The controversy over the Affordable Care Act was exacerbated this week by congressional action, political discussion and President Barack Obama's proposed changes in the system.
Friday's broadcast of Arizona Week covered the political, economic and system effects of the law.
Enrollment for health insurance marketplaces began Oct. 1, with glitches in the enrollment website, healthcare.gov, further driving the political wedge between supporters and opponents.
Obama announced this week that any health insurance plans not meeting federal requirements would be canceled in a year.
The decision led to 39 House Democrats - including U.S. Reps. Ron Barber and Kyrsten Sinema of Arizona - to vote for a Republican bill that would allow health insurance companies to sell individual coverage, even if it doesn't meet Obamacare standards.
The crossover voters may have been politically motivated, because of next year's mid-term congressional election, political communications specialist Kate Kenski said.
"There has been quiet a bit of a fallout ... for Obama, specifically," said Kenski, a University of Arizona professor. " ... While Obama doesn't have to run for re-election, many of the Democrats do. It could be that they looked at it and said, 'This isn't what I signed up for either.'"
What was meant to have been a historical piece of legislation for this era has not turned out as many expected, Kenski said.
However, there are those who hope the glitches will disappear, paving a smoother road for the act's future.
Gautam Gowrisankaran, a UA economist who specializes in health care economics, argued that the well-being Obamacare could bring people outweighs the issues its facing right now. While he agreed the law needs tweaking - "just like all laws in this country" - when the benefits kick in, all of the "short-term challenges" will be forgotten.
"What we want in health care is the options to buy a good quality health insurance that is understandable ... covers the things that need to be covered at good prices," Gowrisankaran said. "So, I think, in that way (the act) is going to be a success."
He said the strong point of the law is that it saves consumers, who are trying to shop for insurance, from having to read mounds of documents to understand exactly what their coverage provides and how much is going to cost them. But, most importantly, it promotes the country's "moral obligation to provide health care to citizens."
In Tucson, many still have a positive outlook on the act, said Luis Elias, a navigator at St. Elizabeth's of Hungary Clinic, and Julia Strange, the vice president of community benefit at Tucson Medical Center.
"Almost universally, people have been interested," Strange said. "They have questions...concerns about the website.

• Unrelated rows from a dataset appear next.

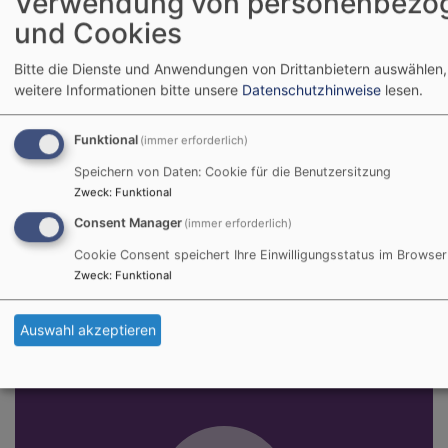
Verwendung von personenbezo
Grub am Forst
Haus der Begegnung, Grub a.Forst
und Cookies
Bitte die Dienste und Anwendungen von Drittanbietern auswählen,
weitere Informationen bitte unsere
Datenschutzhinweise
lesen.
Funktional
(immer erforderlich)
Speichern von Daten: Cookie für die Benutzersitzung
Zweck
:
Funktional
Consent Manager
(immer erforderlich)
Cookie Consent speichert Ihre Einwilligungsstatus im Browser
Zweck
:
Funktional
Radioandachten
Fernsehgottesdienste
Auswahl akzeptieren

But, overall, they are enthusiastic about the opportunity to finally have insurance...sometimes after a year or two years (of not being covered)...or sometimes after their whole life. This is the opportunity to get them the insurance that will provide them with some coverage."
Despite having encountered problems with healthcare.gov, Elias said this did not prevent him from helping people apply for coverage. After a few failed attempts at navigating the website, he and his colleagues at the clinic decided to start helping patients fill out paper applications.
He, too, is hopeful and patiently waiting for things to run smoothly.
"... we are waiting to see what happens with the website, and hopefully come the end of November (as the U.S. Department of Health and Human Services said), it will be...navigable to use," he said. "And if not, we can wait and see what happens."